Figure 17: Confocal laser scanning microscopy images of living MDCK cells stained with propidium iodide (PI).

(A, D) Untreated MDCK cells, (B, E) SLO-treated MDCK cells and (C, F) HCl-treated cells were incubated with PI for 10 min to determine the cell viability. Untreated and SLO-treated cells showed minor fluorescence signals. In contrast, the HCl-treated sample demonstrated a positive PI incorporation.
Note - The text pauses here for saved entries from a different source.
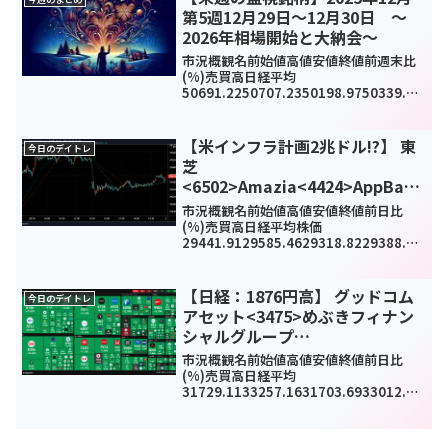
第5週12月29日～12月30日 ～
2026年相場開始と大納会～
市況概観名前始値高値安値終値前週末比
(%)売買高日経平均
50691.2250707.2350198.9750339.48
-
410.91(-0.81%)951618TOPIX342234
31.893408.973408.97-14.09(-0...
【米インフラ計画2兆ドル!?】 東
今日のデイトレ
芝
<6502>Amazia<4424>AppBank
<6177>今日のデイトレ4月1日
市況概観名前始値高値安値終値前日比
(%)売買高日経平均株価
29441.9129585.4629318.8229388.87
210.07(0.7%)1245970000TOPIX1971.
781974.21953.831957.643.64(...
【日経：1876円高】 グッドコム
今日のデイトレ
アセット<3475>めぶきフィナン
シャルグループ
<7167>GFA<8783>今日のデイト
市況概観名前始値高値安値終値前日比
レ4月8日
(%)売買高日経平均
31729.1133257.1631703.6933012.58
1876(6.03%)0TOPIX2330.472452.782
329.932432.02143.36(6.26%)268...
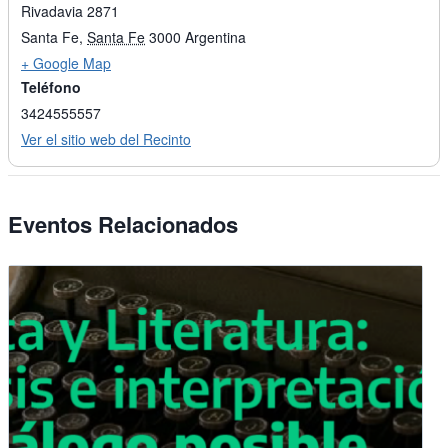
Rivadavia 2871
Santa Fe
,
Santa Fe
3000
Argentina
+ Google Map
Teléfono
3424555557
Ver el sitio web del Recinto
Eventos Relacionados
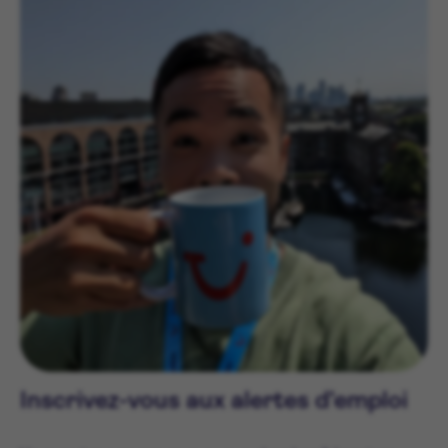
Inscrivez-vous aux alertes d’emploi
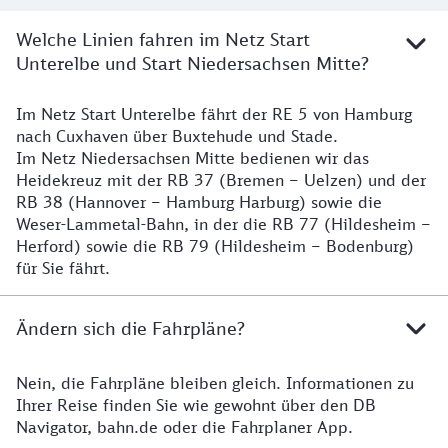
Welche Linien fahren im Netz Start
Unterelbe und Start Niedersachsen Mitte?
Im Netz Start Unterelbe fährt der RE 5 von Hamburg
Details
nach Cuxhaven über Buxtehude und Stade.
Im Netz Niedersachsen Mitte bedienen wir das
Heidekreuz mit der RB 37 (Bremen – Uelzen) und der
RB 38 (Hannover – Hamburg Harburg) sowie die
Weser-Lammetal-Bahn, in der die RB 77 (Hildesheim –
Herford) sowie die RB 79 (Hildesheim – Bodenburg)
für Sie fährt.
Ändern sich die Fahrpläne?
Nein, die Fahrpläne bleiben gleich. Informationen zu
Details zu den Fahrplänen
Ihrer Reise finden Sie wie gewohnt über den DB
Navigator, bahn.de oder die Fahrplaner App.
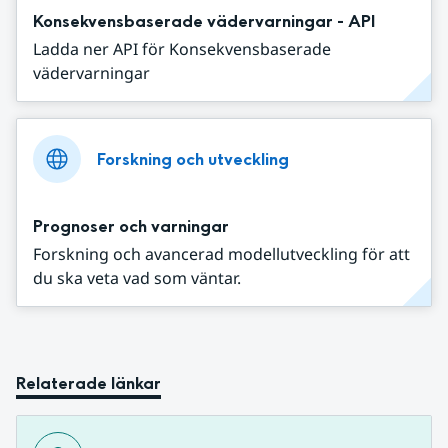
Konsekvensbaserade vädervarningar - API
Ladda ner API för Konsekvensbaserade
vädervarningar
Forskning och utveckling
Prognoser och varningar
Forskning och avancerad modellutveckling för att
du ska veta vad som väntar.
Relaterade länkar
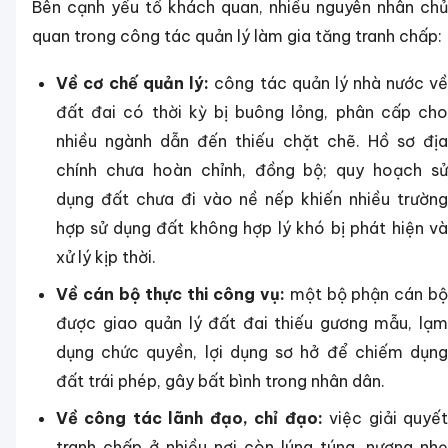
Bên cạnh yếu tố khách quan, nhiều nguyên nhân chủ
quan trong công tác quản lý làm gia tăng tranh chấp:
Về cơ chế quản lý:
công tác quản lý nhà nước v
đất đai có thời kỳ bị buông lỏng, phân cấp cho
nhiều ngành dẫn đến thiếu chặt chẽ. Hồ sơ địa
chính chưa hoàn chỉnh, đồng bộ; quy hoạch sử
dụng đất chưa đi vào nề nếp khiến nhiều trường
hợp sử dụng đất không hợp lý khó bị phát hiện và
xử lý kịp thời.
Về cán bộ thực thi công vụ:
một bộ phận cán b
được giao quản lý đất đai thiếu gương mẫu, lạm
dụng chức quyền, lợi dụng sơ hở để chiếm dụng
đất trái phép, gây bất bình trong nhân dân.
Về công tác lãnh đạo, chỉ đạo:
việc giải quyế
tranh chấp ở nhiều nơi còn lúng túng, nương nhẹ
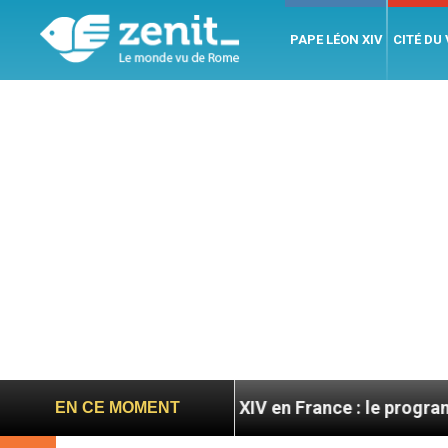
PAPE LÉON XIV
CITÉ DU
es
Léon XIV en France : le programme détaillé d
EN CE MOMENT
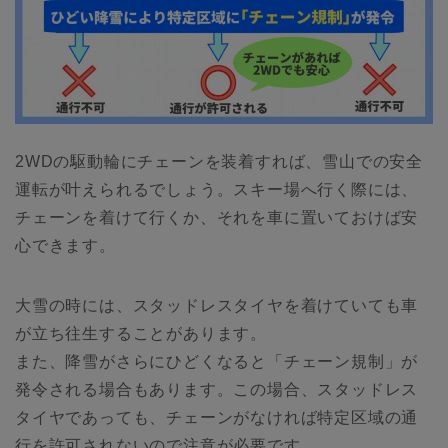
2WDの駆動輪にチェーンを装着すれば、雪山での安全
運転が叶えられるでしょう。スキー場へ行く際には、
チェーンを着けて行くか、それを車に置いておけば安
心できます。
大雪の時には、スタッドレスタイヤを着けていても車
が立ち往生することがあります。
また、降雪がさらにひどくなると「チェーン規制」が
発令される場合もあります。この場合、スタッドレス
タイヤであっても、チェーンがなければ特定区域の通
行を許可されないので注意が必要です。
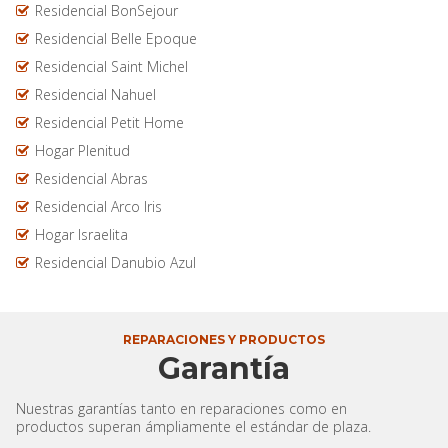
Residencial BonSejour
Residencial Belle Epoque
Residencial Saint Michel
Residencial Nahuel
Residencial Petit Home
Hogar Plenitud
Residencial Abras
Residencial Arco Iris
Hogar Israelita
Residencial Danubio Azul
REPARACIONES Y PRODUCTOS
Garantía
Nuestras garantías tanto en reparaciones como en
productos superan ámpliamente el estándar de plaza.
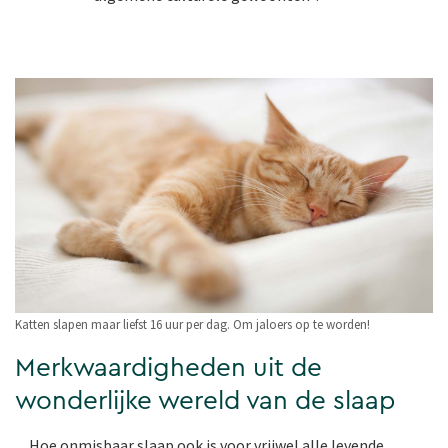
Katten slapen maar liefst 16 uur per dag. Om jaloers op te worden!
Merkwaardigheden uit de
wonderlijke wereld van de slaap
Hoe onmisbaar slaap ook is voor vrijwel alle levende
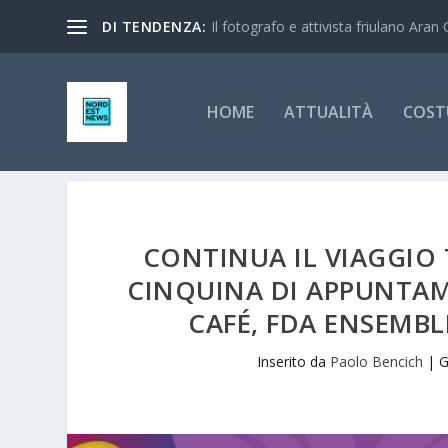
DI TENDENZA:
Il fotografo e attivista friulano Aran 
HOME
ATTUALITÀ
COST
CONTINUA IL VIAGGIO 
CINQUINA DI APPUNTAM
CAFÉ, FDA ENSEMBL
Inserito da
Paolo Bencich
|
G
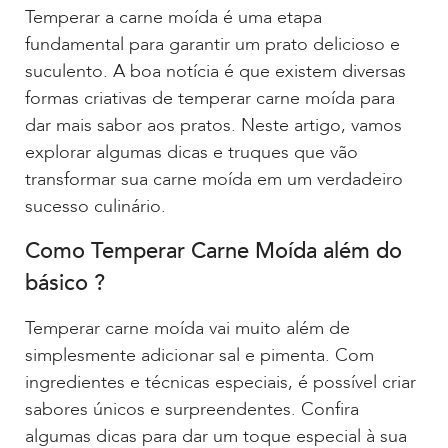
Temperar a carne moída é uma etapa
fundamental para garantir um prato delicioso e
suculento. A boa notícia é que existem diversas
formas criativas de temperar carne moída para
dar mais sabor aos pratos. Neste artigo, vamos
explorar algumas dicas e truques que vão
transformar sua carne moída em um verdadeiro
sucesso culinário.
Como Temperar Carne Moída além do
básico ?
Temperar carne moída vai muito além de
simplesmente adicionar sal e pimenta. Com
ingredientes e técnicas especiais, é possível criar
sabores únicos e surpreendentes. Confira
algumas dicas para dar um toque especial à sua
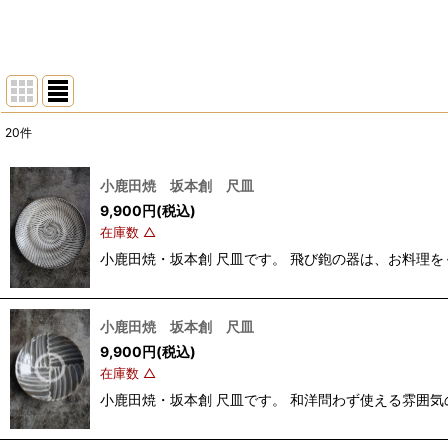
20
件
表示数
:
小鹿田焼 坂本創 尺皿
並び順
:
9,900
円
(税込)
在庫数 △
小鹿田焼・坂本創 尺皿です。 飛び鉋の器は、お料理をぐっ
小鹿田焼 坂本創 尺皿
9,900
円
(税込)
在庫数 △
小鹿田焼・坂本創 尺皿です。 和洋問わず使える雰囲気の尺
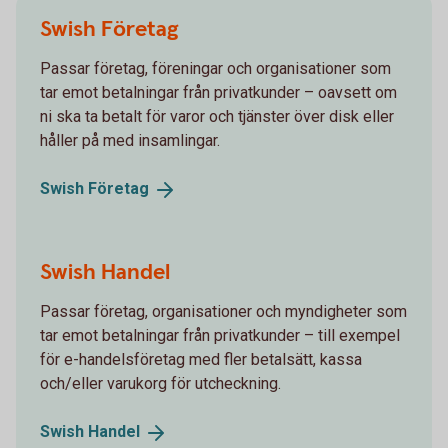
Swish Företag
Passar företag, föreningar och organisationer som
tar emot betalningar från privatkunder – oavsett om
ni ska ta betalt för varor och tjänster över disk eller
håller på med insamlingar.
Swish
Företag
Swish Handel
Passar företag, organisationer och myndigheter som
tar emot betalningar från privatkunder – till exempel
för e-handelsföretag med fler betalsätt, kassa
och/eller varukorg för utcheckning.
Swish
Handel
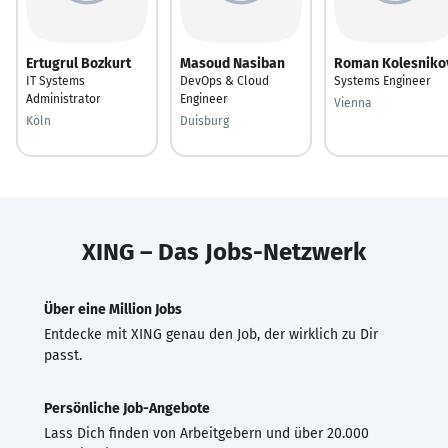
Ertugrul Bozkurt
Masoud Nasiban
Roman Kolesniko
IT Systems
DevOps & Cloud
Systems Engineer
Administrator
Engineer
Vienna
Köln
Duisburg
XING – Das Jobs-Netzwerk
Über eine Million Jobs
Entdecke mit XING genau den Job, der wirklich zu Dir
passt.
Persönliche Job-Angebote
Lass Dich finden von Arbeitgebern und über 20.000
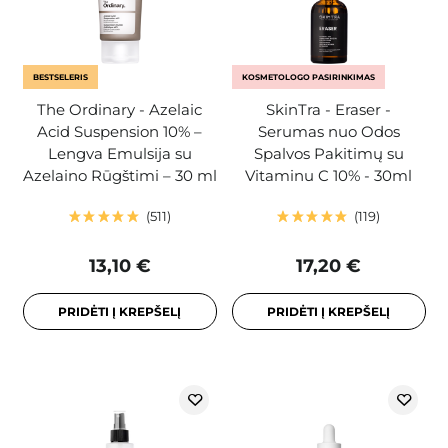
BESTSELERIS
KOSMETOLOGO PASIRINKIMAS
The Ordinary - Azelaic
SkinTra - Eraser -
Acid Suspension 10% –
Serumas nuo Odos
Lengva Emulsija su
Spalvos Pakitimų su
Azelaino Rūgštimi – 30 ml
Vitaminu C 10% - 30ml
511
119
13,10 €
17,20 €
PRIDĖTI Į KREPŠELĮ
PRIDĖTI Į KREPŠELĮ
Images were acquired with an inverted confocal laser scanning microscope using a 60x water objective at room temperature. PI was excited employing a 559 nm laser. White bars correspond to 10 μm. DIC = differential interference contrast

4.1.6 Detection of Neuraminidase mRNA in Living Infected MDCK Cells

Detailed information about a certain biological process requires preferably an easy examinable system that closely mimics in vivo conditions. Working in cell culture provides both: a living biological system and easy handling. For influenza A infection MDCK cells are the most prominent cell culture model system [210]. Employing this cell line the formation and localisation of NA mRNA was followed with the help of a sequence specific FIT-PNA. The probe 1a introduced in chapter 4.1.1 was extended by PEGylation to enhance the solubility in the cell cytoplasm and to prevent segregation or nuclear import [211,212]. The linkage of a polyethylene glycol residue had just minor effects on its fluorescence responsiveness [183].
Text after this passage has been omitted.